Bazı zamanlar kudsî kılınmıştır...
21/02/2022 Pazartesi Köşe yazarı R.A
Receb ayı, Âdem
aleyhisselâmdan beri kıymetli idi. Bu ayda muhârebe etmek günâh idi. Her ümmet,
bu aya saygı gösterirdi...
Bilindiği üzere, bazı
mekânlar emsâline göre daha mukaddes, bazı insanlar akrânına
nisbetle daha muhterem olduğu gibi, bazı zamanlar da
benzerlerine nazaran çok daha kudsî, mukaddes ve mübârek kılınmıştır.
Mukaddes mekânların
başında, Mekke-i mükerremedeki Ka’be-i muazzama ve etrâfındaki Mescid sahası,
ya’nî meşhûr ismiyle “Mescid-i Harâm”, Medîne-i münevveredeki “Mescid-i
Nebevî”, Kuds-i şerîfteki “Mescid-i Aksâ”, yine
Medîne’deki “Mescid-i Kubâ” olmak üzere, Allahü teâlâya ibâdet
edilen bütün câmi ve mescidler, O'nun emir ve yasaklarının öğretildiği yerler
gelir.
Muhterem insanların
başında, üstünlük sırasına göre Nebîlerin ve Resûllerin sonuncusu Hazret-i
Muhammed (aleyhisselâm), Hazret-i İbrâhîm, Hazret-i Mûsâ, Hazret-i Îsâ,
Hazret-i Âdem ve Hazret-i Nûh (aleyhimüs-selâm) bulunmaktadır ki bunlara “Ülü'l-azm” Peygamberler
denilir. Bunlardan sonra, 313 (üçyüzonüç) “Resûl” gelmektedir.

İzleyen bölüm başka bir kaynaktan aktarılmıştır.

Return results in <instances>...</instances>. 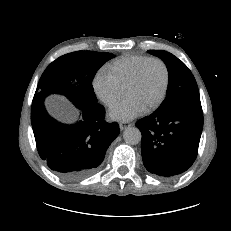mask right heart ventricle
I'll return each instance as SVG.
<instances>
[{"label": "right heart ventricle", "mask_w": 231, "mask_h": 231, "mask_svg": "<svg viewBox=\"0 0 231 231\" xmlns=\"http://www.w3.org/2000/svg\"><path fill=\"white\" fill-rule=\"evenodd\" d=\"M151 57L141 54H126L106 65L107 71L114 77L119 87L126 89L137 68Z\"/></svg>", "instance_id": "e07e8e85"}]
</instances>
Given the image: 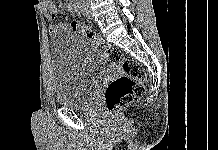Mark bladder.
<instances>
[{
	"label": "bladder",
	"mask_w": 218,
	"mask_h": 150,
	"mask_svg": "<svg viewBox=\"0 0 218 150\" xmlns=\"http://www.w3.org/2000/svg\"><path fill=\"white\" fill-rule=\"evenodd\" d=\"M57 68L54 98L57 105L78 109L87 106L115 65L85 38L59 32L52 40Z\"/></svg>",
	"instance_id": "obj_1"
}]
</instances>
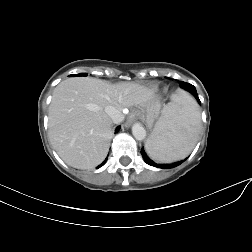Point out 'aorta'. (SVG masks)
Listing matches in <instances>:
<instances>
[{
    "mask_svg": "<svg viewBox=\"0 0 252 252\" xmlns=\"http://www.w3.org/2000/svg\"><path fill=\"white\" fill-rule=\"evenodd\" d=\"M132 134L136 140L141 141L146 137V130L141 124L136 123L132 126Z\"/></svg>",
    "mask_w": 252,
    "mask_h": 252,
    "instance_id": "762f6f07",
    "label": "aorta"
}]
</instances>
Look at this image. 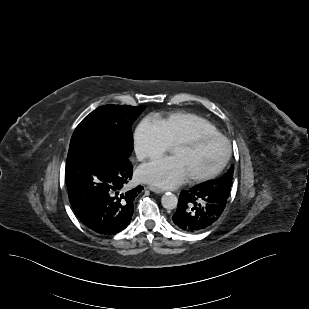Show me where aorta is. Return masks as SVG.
I'll return each mask as SVG.
<instances>
[{"instance_id": "obj_1", "label": "aorta", "mask_w": 309, "mask_h": 309, "mask_svg": "<svg viewBox=\"0 0 309 309\" xmlns=\"http://www.w3.org/2000/svg\"><path fill=\"white\" fill-rule=\"evenodd\" d=\"M178 199L173 193H166L161 198V204L165 209H174L177 207Z\"/></svg>"}]
</instances>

Bunlardan sonra da, “Nebî” adı verilen 124 binden ziyâde
olduğu bildirilen Peygamberler gelir. Peygamberlerden sonra ise,
üstünlük sırasında Sahâbe-i kirâm, Tâbiîn ve Tebe-i Tâbiîn başta olmak üzere,
sıddîklar, şehîdler, diğer âlim ve velîler bulunmaktadır.
2 Şubat 2022 Çarşamba
günü, içerisinde mübârek gece ve günlerin çok kesîf olarak bulunduğu “Üç
Aylar”ı ve onların ilki olan Receb-i şerîf ayını idrâk
etmekle şereflenmiştik.
Resûlullah Efendimiz,
Recep ayının başında "Ya Rabbî, Receb ve Şa’bân aylarını bizler için
mübârek kıl ve bizi Ramazân ayına da eriştir" diye duâ ederdi;
kezâ Şa’bân ayına çok değer verir ve bu ayda çok oruç tutardı.

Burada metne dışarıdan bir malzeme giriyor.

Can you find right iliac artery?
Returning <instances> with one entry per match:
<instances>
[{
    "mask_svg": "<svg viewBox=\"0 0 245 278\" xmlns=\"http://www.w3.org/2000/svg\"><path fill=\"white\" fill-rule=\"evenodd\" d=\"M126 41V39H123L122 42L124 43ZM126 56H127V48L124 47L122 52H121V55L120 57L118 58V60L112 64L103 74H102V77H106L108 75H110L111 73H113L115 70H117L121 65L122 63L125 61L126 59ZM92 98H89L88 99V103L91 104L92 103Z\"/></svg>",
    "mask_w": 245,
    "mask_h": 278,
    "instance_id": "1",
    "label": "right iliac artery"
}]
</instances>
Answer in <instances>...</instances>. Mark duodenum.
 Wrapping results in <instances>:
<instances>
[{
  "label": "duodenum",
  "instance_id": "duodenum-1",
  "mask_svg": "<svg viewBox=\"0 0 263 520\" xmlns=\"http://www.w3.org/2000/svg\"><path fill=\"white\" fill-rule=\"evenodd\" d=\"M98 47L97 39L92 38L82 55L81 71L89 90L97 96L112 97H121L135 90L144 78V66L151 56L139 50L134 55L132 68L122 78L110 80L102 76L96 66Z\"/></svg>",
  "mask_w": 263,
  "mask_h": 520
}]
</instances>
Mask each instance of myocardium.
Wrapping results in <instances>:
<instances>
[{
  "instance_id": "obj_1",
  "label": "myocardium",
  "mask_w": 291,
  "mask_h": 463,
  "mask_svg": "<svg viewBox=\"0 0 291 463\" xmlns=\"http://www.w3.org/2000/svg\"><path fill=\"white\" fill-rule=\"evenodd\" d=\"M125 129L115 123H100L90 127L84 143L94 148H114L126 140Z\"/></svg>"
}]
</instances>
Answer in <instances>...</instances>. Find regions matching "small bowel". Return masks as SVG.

İçerisinde "Regâib" ve "Mi'râc" kandillerinin
bulunduğu Receb ayı, Âdem aleyhisselâmdan beri kıymetli olan ve hürmet edilen
bir aydır.
Bilindiği gibi,
aylarla ilgili olarak literatürümüzde "harâm aylar",
"hac ayları" ve "üç aylar" terimleri
var; ilk ikisi âyet-i kerîmelerde zikrolunmuştur. Üç aylar ise hadîs-i
şerîflerde zikredilmiştir.
Allahü teâlâ, Tevbe
sûresinin 36. âyetinde meâlen; “Ayların sayısı, Allah’ın yanında,
gökleri ve yeri yarattığı günkü kitâbında olduğu gibi on ikidir. Bunlardan
dördü harâmdır (yâni, muhteremdir)” buyuruyor. Muharrem,
Receb, Zilkade ve Zilhicce ayları, Kur'ân-ı kerîmde kıymet verilen
dört aydır.
Diğer bir âyet-i
kerimede, "Hac ayları bilinen aylardır...." buyurulmuştur.

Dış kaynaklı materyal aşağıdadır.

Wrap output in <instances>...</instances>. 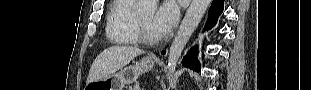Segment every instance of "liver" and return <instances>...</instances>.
I'll return each mask as SVG.
<instances>
[{
  "mask_svg": "<svg viewBox=\"0 0 311 90\" xmlns=\"http://www.w3.org/2000/svg\"><path fill=\"white\" fill-rule=\"evenodd\" d=\"M143 53V50L133 46H112L105 49L92 63L86 83L104 79Z\"/></svg>",
  "mask_w": 311,
  "mask_h": 90,
  "instance_id": "6515ba94",
  "label": "liver"
}]
</instances>
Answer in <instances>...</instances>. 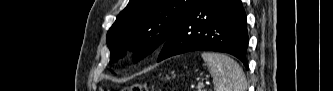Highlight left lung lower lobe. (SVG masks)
<instances>
[{
	"label": "left lung lower lobe",
	"mask_w": 333,
	"mask_h": 91,
	"mask_svg": "<svg viewBox=\"0 0 333 91\" xmlns=\"http://www.w3.org/2000/svg\"><path fill=\"white\" fill-rule=\"evenodd\" d=\"M162 46L158 62L205 50L229 53L248 68L247 21L241 0H198Z\"/></svg>",
	"instance_id": "left-lung-lower-lobe-1"
}]
</instances>
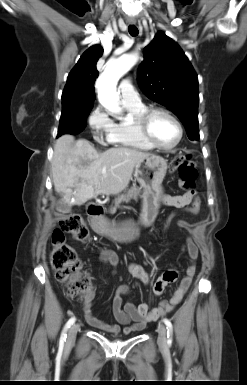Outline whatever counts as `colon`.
<instances>
[{"label": "colon", "instance_id": "5ec220e1", "mask_svg": "<svg viewBox=\"0 0 247 385\" xmlns=\"http://www.w3.org/2000/svg\"><path fill=\"white\" fill-rule=\"evenodd\" d=\"M172 167L178 169L181 187L192 191L198 172L190 156L183 154L175 156ZM65 235H71L79 241H86L89 238V231L79 214H70L58 222L51 236L50 262L57 281L65 285L68 296L88 302L89 295L93 291L92 281L81 272L77 253L66 243Z\"/></svg>", "mask_w": 247, "mask_h": 385}]
</instances>
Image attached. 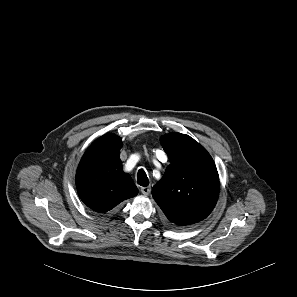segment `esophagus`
Here are the masks:
<instances>
[{
    "mask_svg": "<svg viewBox=\"0 0 297 297\" xmlns=\"http://www.w3.org/2000/svg\"><path fill=\"white\" fill-rule=\"evenodd\" d=\"M140 190H141L142 194L148 195L151 191V187L150 186L141 187Z\"/></svg>",
    "mask_w": 297,
    "mask_h": 297,
    "instance_id": "esophagus-1",
    "label": "esophagus"
}]
</instances>
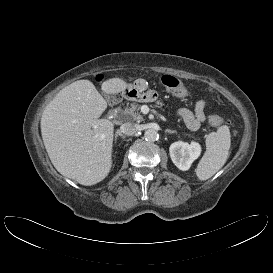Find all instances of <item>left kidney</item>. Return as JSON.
I'll return each mask as SVG.
<instances>
[{
  "instance_id": "1",
  "label": "left kidney",
  "mask_w": 273,
  "mask_h": 273,
  "mask_svg": "<svg viewBox=\"0 0 273 273\" xmlns=\"http://www.w3.org/2000/svg\"><path fill=\"white\" fill-rule=\"evenodd\" d=\"M169 153L172 162L177 168L186 171L191 167V164L196 160L201 153V146L197 142L177 141L171 144Z\"/></svg>"
}]
</instances>
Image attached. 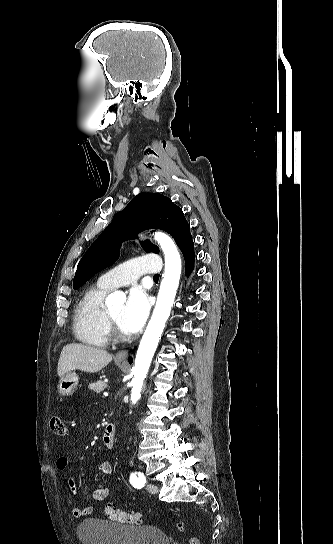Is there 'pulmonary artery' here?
Returning <instances> with one entry per match:
<instances>
[{"label": "pulmonary artery", "instance_id": "e3ab8cb5", "mask_svg": "<svg viewBox=\"0 0 333 544\" xmlns=\"http://www.w3.org/2000/svg\"><path fill=\"white\" fill-rule=\"evenodd\" d=\"M161 268L159 256H139L107 271L99 278L98 282L108 289H114L136 281L143 274H157Z\"/></svg>", "mask_w": 333, "mask_h": 544}]
</instances>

[Şevvâl, Zilkade ve Zilhicce ayları]
Halkımız
arasında “Üç Aylar” diye anılan “Recebü’l-ferd”,
“Şa’bânü’l-muazzam” ve “Ramazânü’l-mübârek” aylarının
da, İslam dininde özel yerleri vardır.
Peygamberimizden
evvel, câhiliye zamânında da, İslâmın ilk yıllarında da, Receb ayına çok fazla
tazîm edilir, saygı gösterilirdi.
Receb ayı, Âdem aleyhisselâmdan beri kıymetli idi. Bu ayda muhârebe etmek günâh idi. Her ümmet, bu aya saygı gösterirdi. Zâten “Receb” demek, “mürecceb, mu’azzam, muhterem, kıymetli” demektir. Görüldüğü gibi, Receb ayı, hem harâm ayların 2.si, hem de üç ayların 1.sidir.